Please give the data below again in full, exactly as it stands.

Bounding box prediction data
......
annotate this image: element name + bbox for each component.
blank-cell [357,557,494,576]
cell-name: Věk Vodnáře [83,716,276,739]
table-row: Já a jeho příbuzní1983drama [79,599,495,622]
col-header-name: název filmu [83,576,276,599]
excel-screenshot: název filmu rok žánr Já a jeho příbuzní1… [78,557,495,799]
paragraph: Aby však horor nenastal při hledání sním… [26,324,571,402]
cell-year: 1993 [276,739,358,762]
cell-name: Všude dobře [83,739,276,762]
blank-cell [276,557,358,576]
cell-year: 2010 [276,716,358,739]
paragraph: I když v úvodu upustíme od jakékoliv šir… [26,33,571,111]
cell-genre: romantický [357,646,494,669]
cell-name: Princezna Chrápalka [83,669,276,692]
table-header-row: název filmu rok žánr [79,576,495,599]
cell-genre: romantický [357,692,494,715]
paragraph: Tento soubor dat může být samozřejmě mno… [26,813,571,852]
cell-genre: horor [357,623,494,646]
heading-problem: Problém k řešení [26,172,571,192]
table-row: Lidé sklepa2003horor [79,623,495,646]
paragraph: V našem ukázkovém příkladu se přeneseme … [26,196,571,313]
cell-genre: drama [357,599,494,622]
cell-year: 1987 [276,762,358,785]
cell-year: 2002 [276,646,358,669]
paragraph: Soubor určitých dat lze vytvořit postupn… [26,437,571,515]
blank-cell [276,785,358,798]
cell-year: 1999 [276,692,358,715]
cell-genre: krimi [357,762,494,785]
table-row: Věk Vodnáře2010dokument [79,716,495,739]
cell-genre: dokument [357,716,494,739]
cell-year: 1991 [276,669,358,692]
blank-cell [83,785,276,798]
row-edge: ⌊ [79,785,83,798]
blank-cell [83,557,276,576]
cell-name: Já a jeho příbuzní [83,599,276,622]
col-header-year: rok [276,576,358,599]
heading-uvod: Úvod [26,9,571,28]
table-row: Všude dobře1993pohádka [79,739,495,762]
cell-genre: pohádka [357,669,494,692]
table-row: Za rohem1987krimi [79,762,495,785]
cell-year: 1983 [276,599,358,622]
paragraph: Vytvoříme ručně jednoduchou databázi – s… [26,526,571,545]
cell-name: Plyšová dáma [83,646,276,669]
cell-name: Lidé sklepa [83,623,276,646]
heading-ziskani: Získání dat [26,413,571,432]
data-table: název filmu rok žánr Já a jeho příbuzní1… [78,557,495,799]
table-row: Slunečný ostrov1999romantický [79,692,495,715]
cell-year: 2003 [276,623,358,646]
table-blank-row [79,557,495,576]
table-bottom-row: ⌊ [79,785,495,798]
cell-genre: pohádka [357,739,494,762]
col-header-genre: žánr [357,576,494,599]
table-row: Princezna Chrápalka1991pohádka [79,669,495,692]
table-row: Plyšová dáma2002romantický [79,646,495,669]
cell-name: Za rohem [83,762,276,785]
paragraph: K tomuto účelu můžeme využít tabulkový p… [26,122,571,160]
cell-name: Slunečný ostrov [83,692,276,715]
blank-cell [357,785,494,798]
......
Answer space:
annotate this image: element name + bbox for each component.
blank-cell [357,557,494,576]
cell-name: Věk Vodnáře [83,716,276,739]
table-row: Já a jeho příbuzní1983drama [79,599,495,622]
col-header-name: název filmu [83,576,276,599]
excel-screenshot: název filmu rok žánr Já a jeho příbuzní1… [78,557,495,799]
paragraph: Aby však horor nenastal při hledání sním… [26,324,571,402]
cell-year: 1993 [276,739,358,762]
cell-name: Všude dobře [83,739,276,762]
blank-cell [276,557,358,576]
cell-year: 2010 [276,716,358,739]
paragraph: I když v úvodu upustíme od jakékoliv šir… [26,33,571,111]
cell-genre: romantický [357,646,494,669]
cell-name: Princezna Chrápalka [83,669,276,692]
table-header-row: název filmu rok žánr [79,576,495,599]
cell-genre: romantický [357,692,494,715]
paragraph: Tento soubor dat může být samozřejmě mno… [26,813,571,852]
cell-genre: horor [357,623,494,646]
heading-problem: Problém k řešení [26,172,571,192]
table-row: Lidé sklepa2003horor [79,623,495,646]
paragraph: V našem ukázkovém příkladu se přeneseme … [26,196,571,313]
cell-genre: drama [357,599,494,622]
cell-year: 1987 [276,762,358,785]
cell-year: 2002 [276,646,358,669]
paragraph: Soubor určitých dat lze vytvořit postupn… [26,437,571,515]
blank-cell [276,785,358,798]
cell-year: 1999 [276,692,358,715]
cell-genre: krimi [357,762,494,785]
table-row: Věk Vodnáře2010dokument [79,716,495,739]
cell-genre: dokument [357,716,494,739]
cell-year: 1991 [276,669,358,692]
blank-cell [83,785,276,798]
row-edge: ⌊ [79,785,83,798]
blank-cell [83,557,276,576]
cell-name: Já a jeho příbuzní [83,599,276,622]
col-header-year: rok [276,576,358,599]
heading-uvod: Úvod [26,9,571,28]
table-row: Všude dobře1993pohádka [79,739,495,762]
cell-genre: pohádka [357,669,494,692]
table-row: Za rohem1987krimi [79,762,495,785]
cell-year: 1983 [276,599,358,622]
paragraph: Vytvoříme ručně jednoduchou databázi – s… [26,526,571,545]
cell-name: Plyšová dáma [83,646,276,669]
cell-name: Lidé sklepa [83,623,276,646]
heading-ziskani: Získání dat [26,413,571,432]
data-table: název filmu rok žánr Já a jeho příbuzní1… [78,557,495,799]
table-row: Slunečný ostrov1999romantický [79,692,495,715]
cell-year: 2003 [276,623,358,646]
table-blank-row [79,557,495,576]
table-bottom-row: ⌊ [79,785,495,798]
cell-genre: pohádka [357,739,494,762]
col-header-genre: žánr [357,576,494,599]
table-row: Princezna Chrápalka1991pohádka [79,669,495,692]
table-row: Plyšová dáma2002romantický [79,646,495,669]
cell-name: Za rohem [83,762,276,785]
paragraph: K tomuto účelu můžeme využít tabulkový p… [26,122,571,160]
cell-name: Slunečný ostrov [83,692,276,715]
blank-cell [357,785,494,798]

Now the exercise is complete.